Caldera stood. “You say that name as if I’m supposed to know it.”

She nodded and held the door open as he approached. On their way to the interrogation room, Anderson continued, “His actual name’s Ezekiel, but nobody calls him that. He’s ex-military, enrolled when he was just seventeen.”

“And what’s so important about him?”

“He’s a Warlord, sir. For one of the Crowns. Brontes.”

“What?” His gaze leapt to her. “Why didn’t McGraw’s notes say anything about him?”

Anderson hesitated, her hands twitching. “I don’t know if I’m allowed to answer that.”

Zek was waiting for them behind the one-way glass, sitting chained to the table. He was a well-built man, both his eyes and bun-tied hair a shade of deep swamp green. He was large, yes, but not as large as the rumours said he was. Orcish, they called him. And as ugly as one, with silver tusks.

It wasn’t that he was ugly, but that with his square face and metal jaw, he was not as notably handsome as the King of the Underworld, perhaps.

There were already a few officers waiting outside, greeting the Commissioner as he arrived.

“How long has he been here?” asked Caldera.

“About fifteen minutes maybe,” said one of the officers.

“How’d you arrest him?”

“About that.” The officer scratched his head. “He walked in and asked to turn himself in. When we said we couldn’t unless he committed a crime, he smashed up the desk and computer.”

“So he’s here on destruction of property?”

“On paper, sir.
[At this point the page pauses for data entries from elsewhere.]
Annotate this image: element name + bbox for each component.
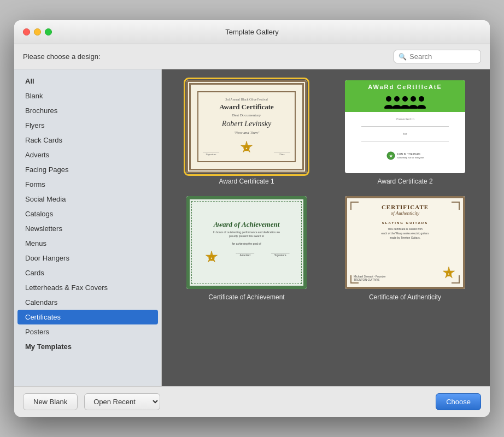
sidebar-item-my-templates[interactable]: My Templates [14, 339, 161, 354]
content-area: Please choose a design: 🔍 AllBlankBrochu… [14, 44, 490, 417]
sidebar-item-calendars[interactable]: Calendars [14, 295, 161, 310]
sidebar-item-blank[interactable]: Blank [14, 88, 161, 103]
minimize-button[interactable] [34, 28, 41, 36]
template-item[interactable]: CERTIFICATE of Authenticity SLAYING GUIT… [331, 196, 479, 301]
sidebar-item-cards[interactable]: Cards [14, 265, 161, 280]
new-blank-button[interactable]: New Blank [23, 393, 78, 410]
templates-grid: 3rd Annual Black Olive Festival Award Ce… [162, 69, 490, 386]
sidebar-item-catalogs[interactable]: Catalogs [14, 206, 161, 221]
svg-point-7 [401, 105, 409, 109]
template-item[interactable]: 3rd Annual Black Olive Festival Award Ce… [173, 80, 320, 185]
template-item[interactable]: Award of Achievement In honor of outstan… [173, 196, 320, 301]
app-window: Template Gallery Please choose a design:… [14, 20, 490, 417]
svg-point-10 [411, 96, 416, 102]
template-label-cert-authenticity: Certificate of Authenticity [369, 293, 441, 301]
template-label-award-cert-2: Award Certificate 2 [377, 178, 432, 185]
sidebar-item-certificates[interactable]: Certificates [17, 310, 158, 324]
template-label-cert-achievement: Certificate of Achievement [208, 293, 284, 301]
svg-point-11 [417, 105, 426, 109]
sidebar-item-forms[interactable]: Forms [14, 177, 161, 192]
svg-point-4 [386, 96, 391, 102]
sidebar-item-door-hangers[interactable]: Door Hangers [14, 251, 161, 265]
traffic-lights [23, 28, 52, 36]
sidebar-item-menus[interactable]: Menus [14, 236, 161, 251]
sidebar-item-adverts[interactable]: Adverts [14, 147, 161, 162]
svg-point-5 [392, 105, 401, 109]
titlebar: Template Gallery [14, 20, 490, 44]
header-label: Please choose a design: [23, 52, 101, 61]
sidebar-item-posters[interactable]: Posters [14, 324, 161, 339]
template-thumb-cert-achievement[interactable]: Award of Achievement In honor of outstan… [186, 196, 307, 289]
svg-point-9 [409, 105, 418, 109]
template-thumb-cert-authenticity[interactable]: CERTIFICATE of Authenticity SLAYING GUIT… [345, 196, 465, 289]
main-body: AllBlankBrochuresFlyersRack CardsAdverts… [14, 69, 490, 386]
header-row: Please choose a design: 🔍 [14, 44, 490, 69]
svg-point-8 [402, 96, 408, 102]
search-input[interactable] [409, 52, 475, 61]
open-recent-dropdown[interactable]: Open Recent [84, 393, 160, 410]
svg-point-3 [384, 105, 393, 109]
search-icon: 🔍 [398, 53, 407, 61]
search-box: 🔍 [394, 50, 481, 63]
bottom-toolbar: New Blank Open Recent Choose [14, 386, 490, 417]
svg-text:★: ★ [210, 257, 213, 259]
template-thumb-award-cert-1[interactable]: 3rd Annual Black Olive Festival Award Ce… [186, 80, 307, 173]
sidebar-item-brochures[interactable]: Brochures [14, 103, 161, 118]
sidebar: AllBlankBrochuresFlyersRack CardsAdverts… [14, 69, 162, 386]
svg-text:★: ★ [389, 154, 393, 158]
sidebar-item-newsletters[interactable]: Newsletters [14, 221, 161, 236]
sidebar-item-letterheads[interactable]: Letterheads & Fax Covers [14, 280, 161, 295]
sidebar-item-all[interactable]: All [14, 74, 161, 88]
svg-text:★: ★ [448, 273, 450, 275]
choose-button[interactable]: Choose [436, 393, 481, 410]
svg-text:★: ★ [245, 147, 248, 150]
sidebar-item-social-media[interactable]: Social Media [14, 192, 161, 206]
sidebar-item-rack-cards[interactable]: Rack Cards [14, 133, 161, 147]
window-title: Template Gallery [225, 28, 279, 36]
sidebar-item-facing-pages[interactable]: Facing Pages [14, 162, 161, 177]
svg-point-12 [419, 96, 424, 102]
maximize-button[interactable] [45, 28, 52, 36]
template-thumb-award-cert-2[interactable]: AWaRd CeRtIfIcAtE [345, 80, 465, 173]
svg-point-6 [394, 96, 400, 102]
close-button[interactable] [23, 28, 30, 36]
sidebar-item-flyers[interactable]: Flyers [14, 118, 161, 133]
template-item[interactable]: AWaRd CeRtIfIcAtE [331, 80, 479, 185]
template-label-award-cert-1: Award Certificate 1 [219, 178, 274, 185]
He kept insisting on seeing you.”

Caldera rubbed his temple and sighed, signalling them to unlock the room. When the buzzer went off, he shoved open the heavy iron door and Zek’s eyes flew up to meet his.

“Commissioner Caldera,” said the Warlord, stern. “Welcome to Minerva.”
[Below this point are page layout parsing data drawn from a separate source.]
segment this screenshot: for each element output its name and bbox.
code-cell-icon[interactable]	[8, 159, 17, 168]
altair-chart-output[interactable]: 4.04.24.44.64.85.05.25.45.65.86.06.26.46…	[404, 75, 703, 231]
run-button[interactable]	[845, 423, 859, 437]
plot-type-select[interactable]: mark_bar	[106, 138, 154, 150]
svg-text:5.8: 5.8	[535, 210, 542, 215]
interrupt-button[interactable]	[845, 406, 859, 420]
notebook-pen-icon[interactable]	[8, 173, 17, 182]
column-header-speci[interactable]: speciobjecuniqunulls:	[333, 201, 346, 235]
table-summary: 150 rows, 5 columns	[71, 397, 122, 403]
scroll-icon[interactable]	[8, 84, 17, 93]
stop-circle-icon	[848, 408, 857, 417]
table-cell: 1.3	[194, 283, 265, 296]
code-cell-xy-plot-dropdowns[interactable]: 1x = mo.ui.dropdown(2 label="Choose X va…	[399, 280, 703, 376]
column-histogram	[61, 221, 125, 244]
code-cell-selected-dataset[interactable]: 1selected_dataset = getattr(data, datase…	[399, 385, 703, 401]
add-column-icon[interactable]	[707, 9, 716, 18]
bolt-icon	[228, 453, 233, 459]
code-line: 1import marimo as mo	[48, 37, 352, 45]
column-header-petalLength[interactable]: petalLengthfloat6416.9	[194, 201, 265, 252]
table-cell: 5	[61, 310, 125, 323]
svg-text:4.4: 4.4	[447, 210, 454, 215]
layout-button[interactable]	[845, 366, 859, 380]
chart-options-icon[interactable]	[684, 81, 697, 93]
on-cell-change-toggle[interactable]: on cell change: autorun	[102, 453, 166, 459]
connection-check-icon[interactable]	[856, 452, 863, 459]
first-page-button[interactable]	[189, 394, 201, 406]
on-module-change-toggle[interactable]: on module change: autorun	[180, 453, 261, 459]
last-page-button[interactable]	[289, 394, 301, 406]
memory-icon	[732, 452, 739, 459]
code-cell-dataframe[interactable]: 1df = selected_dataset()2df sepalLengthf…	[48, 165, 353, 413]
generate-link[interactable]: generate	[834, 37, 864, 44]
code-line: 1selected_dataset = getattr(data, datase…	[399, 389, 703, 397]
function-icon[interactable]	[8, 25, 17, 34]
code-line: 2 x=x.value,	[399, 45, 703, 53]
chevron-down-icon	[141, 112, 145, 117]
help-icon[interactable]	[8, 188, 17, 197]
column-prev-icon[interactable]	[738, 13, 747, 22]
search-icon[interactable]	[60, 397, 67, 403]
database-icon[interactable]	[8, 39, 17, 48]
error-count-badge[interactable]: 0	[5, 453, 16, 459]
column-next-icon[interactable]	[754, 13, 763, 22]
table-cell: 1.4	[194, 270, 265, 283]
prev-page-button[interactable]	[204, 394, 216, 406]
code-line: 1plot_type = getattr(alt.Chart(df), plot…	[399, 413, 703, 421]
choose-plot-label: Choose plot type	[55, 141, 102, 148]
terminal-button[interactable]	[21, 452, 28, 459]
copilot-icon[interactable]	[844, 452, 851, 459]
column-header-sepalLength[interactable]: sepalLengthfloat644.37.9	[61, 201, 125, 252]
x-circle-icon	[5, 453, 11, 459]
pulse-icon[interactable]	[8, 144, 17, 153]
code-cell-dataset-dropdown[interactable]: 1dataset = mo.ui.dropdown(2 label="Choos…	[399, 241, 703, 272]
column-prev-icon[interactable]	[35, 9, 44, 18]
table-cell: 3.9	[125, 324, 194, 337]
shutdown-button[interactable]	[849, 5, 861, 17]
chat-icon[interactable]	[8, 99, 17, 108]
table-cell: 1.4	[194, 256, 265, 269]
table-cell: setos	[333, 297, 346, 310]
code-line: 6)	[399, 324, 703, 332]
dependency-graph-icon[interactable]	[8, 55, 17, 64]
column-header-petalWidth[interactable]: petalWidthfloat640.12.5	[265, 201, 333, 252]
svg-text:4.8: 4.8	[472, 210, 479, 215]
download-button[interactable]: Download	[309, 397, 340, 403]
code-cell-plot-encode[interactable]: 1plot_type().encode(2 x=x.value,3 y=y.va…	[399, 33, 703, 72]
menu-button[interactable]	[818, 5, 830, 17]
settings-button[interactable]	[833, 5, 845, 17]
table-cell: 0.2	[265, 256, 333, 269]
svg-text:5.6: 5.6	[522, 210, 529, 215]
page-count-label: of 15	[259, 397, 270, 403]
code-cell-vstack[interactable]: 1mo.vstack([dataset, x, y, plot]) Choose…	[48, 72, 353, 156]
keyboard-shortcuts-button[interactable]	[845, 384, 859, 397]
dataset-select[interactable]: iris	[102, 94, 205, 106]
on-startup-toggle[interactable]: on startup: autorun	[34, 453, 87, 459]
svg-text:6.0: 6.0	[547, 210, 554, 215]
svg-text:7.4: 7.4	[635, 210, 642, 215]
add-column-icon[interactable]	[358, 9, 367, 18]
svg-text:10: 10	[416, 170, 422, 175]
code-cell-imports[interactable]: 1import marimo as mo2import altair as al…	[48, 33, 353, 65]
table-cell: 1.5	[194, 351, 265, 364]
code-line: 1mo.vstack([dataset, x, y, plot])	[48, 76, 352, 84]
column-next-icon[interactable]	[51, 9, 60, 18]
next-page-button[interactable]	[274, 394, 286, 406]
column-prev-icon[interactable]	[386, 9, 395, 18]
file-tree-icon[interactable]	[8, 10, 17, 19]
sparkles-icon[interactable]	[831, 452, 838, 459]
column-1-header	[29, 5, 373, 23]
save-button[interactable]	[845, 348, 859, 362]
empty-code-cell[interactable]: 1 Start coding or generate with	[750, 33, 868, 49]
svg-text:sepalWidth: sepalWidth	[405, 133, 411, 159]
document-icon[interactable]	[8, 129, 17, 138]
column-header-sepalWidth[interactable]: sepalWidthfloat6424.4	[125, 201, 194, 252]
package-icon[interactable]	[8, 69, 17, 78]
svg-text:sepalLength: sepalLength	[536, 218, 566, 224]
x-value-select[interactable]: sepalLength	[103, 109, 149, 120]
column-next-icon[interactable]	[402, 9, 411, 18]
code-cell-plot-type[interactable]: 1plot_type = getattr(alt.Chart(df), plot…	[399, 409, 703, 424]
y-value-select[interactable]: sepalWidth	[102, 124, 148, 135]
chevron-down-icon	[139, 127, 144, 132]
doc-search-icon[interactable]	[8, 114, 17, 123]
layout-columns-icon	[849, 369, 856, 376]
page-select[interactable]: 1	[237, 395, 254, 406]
Caldera sat down across the table. “Thank you.”

“How are you liking the city?”

“Still getting used to everything. Crime numbers are appalling but the food’s pretty good. There’s this food truck on 24th Street that sells the best chicken taquitos I have ever tasted.”
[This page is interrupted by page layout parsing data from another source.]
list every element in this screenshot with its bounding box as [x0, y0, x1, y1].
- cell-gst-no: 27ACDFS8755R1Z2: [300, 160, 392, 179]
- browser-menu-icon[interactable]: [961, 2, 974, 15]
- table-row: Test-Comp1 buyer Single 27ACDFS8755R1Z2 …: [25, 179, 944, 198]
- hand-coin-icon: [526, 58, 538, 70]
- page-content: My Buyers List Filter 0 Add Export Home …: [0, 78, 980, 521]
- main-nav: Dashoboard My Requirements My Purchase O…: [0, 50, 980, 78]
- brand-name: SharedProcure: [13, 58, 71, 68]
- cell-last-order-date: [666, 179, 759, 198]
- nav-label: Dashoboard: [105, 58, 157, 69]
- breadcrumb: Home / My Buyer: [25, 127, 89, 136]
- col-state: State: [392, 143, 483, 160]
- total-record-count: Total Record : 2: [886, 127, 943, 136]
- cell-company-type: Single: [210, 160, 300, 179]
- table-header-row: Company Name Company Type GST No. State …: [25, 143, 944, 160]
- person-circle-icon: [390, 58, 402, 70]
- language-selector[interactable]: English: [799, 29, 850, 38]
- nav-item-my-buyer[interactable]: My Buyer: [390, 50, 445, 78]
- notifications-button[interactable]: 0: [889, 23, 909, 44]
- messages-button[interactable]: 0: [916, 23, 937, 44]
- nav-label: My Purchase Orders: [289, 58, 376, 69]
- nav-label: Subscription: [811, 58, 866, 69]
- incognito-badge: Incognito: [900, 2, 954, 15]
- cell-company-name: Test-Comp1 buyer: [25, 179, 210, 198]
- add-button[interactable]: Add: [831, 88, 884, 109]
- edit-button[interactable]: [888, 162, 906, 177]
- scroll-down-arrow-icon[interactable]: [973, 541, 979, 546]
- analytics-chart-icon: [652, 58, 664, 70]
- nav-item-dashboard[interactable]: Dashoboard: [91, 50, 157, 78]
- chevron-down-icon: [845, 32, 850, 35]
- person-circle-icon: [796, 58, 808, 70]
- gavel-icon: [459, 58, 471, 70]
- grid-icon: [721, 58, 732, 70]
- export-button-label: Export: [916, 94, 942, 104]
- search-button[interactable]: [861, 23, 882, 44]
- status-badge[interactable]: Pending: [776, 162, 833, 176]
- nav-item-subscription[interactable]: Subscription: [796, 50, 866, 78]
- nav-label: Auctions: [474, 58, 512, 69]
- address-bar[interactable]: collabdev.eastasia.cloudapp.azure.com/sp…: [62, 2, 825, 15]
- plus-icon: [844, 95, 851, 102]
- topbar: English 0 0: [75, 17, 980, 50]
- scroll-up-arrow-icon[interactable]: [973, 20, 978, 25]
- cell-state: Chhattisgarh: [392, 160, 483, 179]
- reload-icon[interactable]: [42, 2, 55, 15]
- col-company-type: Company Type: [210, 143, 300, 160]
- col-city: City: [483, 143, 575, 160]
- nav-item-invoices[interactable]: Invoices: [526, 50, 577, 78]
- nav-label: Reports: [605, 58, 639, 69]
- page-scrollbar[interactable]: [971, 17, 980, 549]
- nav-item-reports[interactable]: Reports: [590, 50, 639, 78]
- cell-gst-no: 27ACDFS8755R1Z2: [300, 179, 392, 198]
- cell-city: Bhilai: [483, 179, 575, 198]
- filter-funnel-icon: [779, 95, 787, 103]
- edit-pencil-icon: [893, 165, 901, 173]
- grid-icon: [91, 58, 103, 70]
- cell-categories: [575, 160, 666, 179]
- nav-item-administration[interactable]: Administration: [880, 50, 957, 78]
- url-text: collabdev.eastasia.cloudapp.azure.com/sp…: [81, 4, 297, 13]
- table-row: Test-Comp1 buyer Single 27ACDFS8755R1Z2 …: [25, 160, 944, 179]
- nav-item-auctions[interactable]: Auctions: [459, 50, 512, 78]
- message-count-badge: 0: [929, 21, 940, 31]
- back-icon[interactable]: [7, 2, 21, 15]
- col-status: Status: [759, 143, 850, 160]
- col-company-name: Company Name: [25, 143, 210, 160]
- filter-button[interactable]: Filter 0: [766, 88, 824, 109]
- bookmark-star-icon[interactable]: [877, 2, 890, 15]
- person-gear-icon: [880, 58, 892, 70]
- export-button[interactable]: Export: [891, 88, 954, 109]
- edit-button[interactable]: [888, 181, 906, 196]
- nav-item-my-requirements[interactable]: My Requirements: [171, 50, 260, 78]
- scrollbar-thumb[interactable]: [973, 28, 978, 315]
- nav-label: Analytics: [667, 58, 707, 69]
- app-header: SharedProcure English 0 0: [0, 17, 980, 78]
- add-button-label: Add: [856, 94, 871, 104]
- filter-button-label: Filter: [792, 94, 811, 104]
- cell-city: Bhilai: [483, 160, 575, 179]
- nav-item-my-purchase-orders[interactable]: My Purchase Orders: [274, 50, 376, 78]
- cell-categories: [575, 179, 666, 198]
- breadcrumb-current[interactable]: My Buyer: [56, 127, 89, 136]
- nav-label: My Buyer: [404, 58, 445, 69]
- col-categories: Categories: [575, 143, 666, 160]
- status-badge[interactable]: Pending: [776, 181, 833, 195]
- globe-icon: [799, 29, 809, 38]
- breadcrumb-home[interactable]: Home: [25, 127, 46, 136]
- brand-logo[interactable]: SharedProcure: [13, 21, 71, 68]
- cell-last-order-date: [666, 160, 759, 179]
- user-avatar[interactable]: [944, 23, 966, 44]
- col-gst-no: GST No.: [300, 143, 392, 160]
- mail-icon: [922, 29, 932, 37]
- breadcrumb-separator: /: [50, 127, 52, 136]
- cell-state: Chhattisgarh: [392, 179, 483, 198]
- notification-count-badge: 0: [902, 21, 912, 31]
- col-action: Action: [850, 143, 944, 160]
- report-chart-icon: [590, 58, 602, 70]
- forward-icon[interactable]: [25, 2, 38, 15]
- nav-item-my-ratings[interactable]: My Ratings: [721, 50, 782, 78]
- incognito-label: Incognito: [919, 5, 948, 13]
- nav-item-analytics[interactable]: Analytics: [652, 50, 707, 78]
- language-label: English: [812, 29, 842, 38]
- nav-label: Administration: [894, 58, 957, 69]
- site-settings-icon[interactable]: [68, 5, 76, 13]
“I’d drink to that. No place in the world has a food scene like Minerva’s.”

“Yeah.” Caldera’s gaze sharpened. “But I hope you don’t take my inexperience as naivety. I intend to fill Commissioner McGraw’s shoes to the best of my ability.”

Zek looked him over. “You’re ex-military.”

“As are you.”

“Private military,” he clarified. “Zaytsev Corporation, Security Division.”

“Enrolled when you were seventeen. An awfully young age to be risking your life for others.”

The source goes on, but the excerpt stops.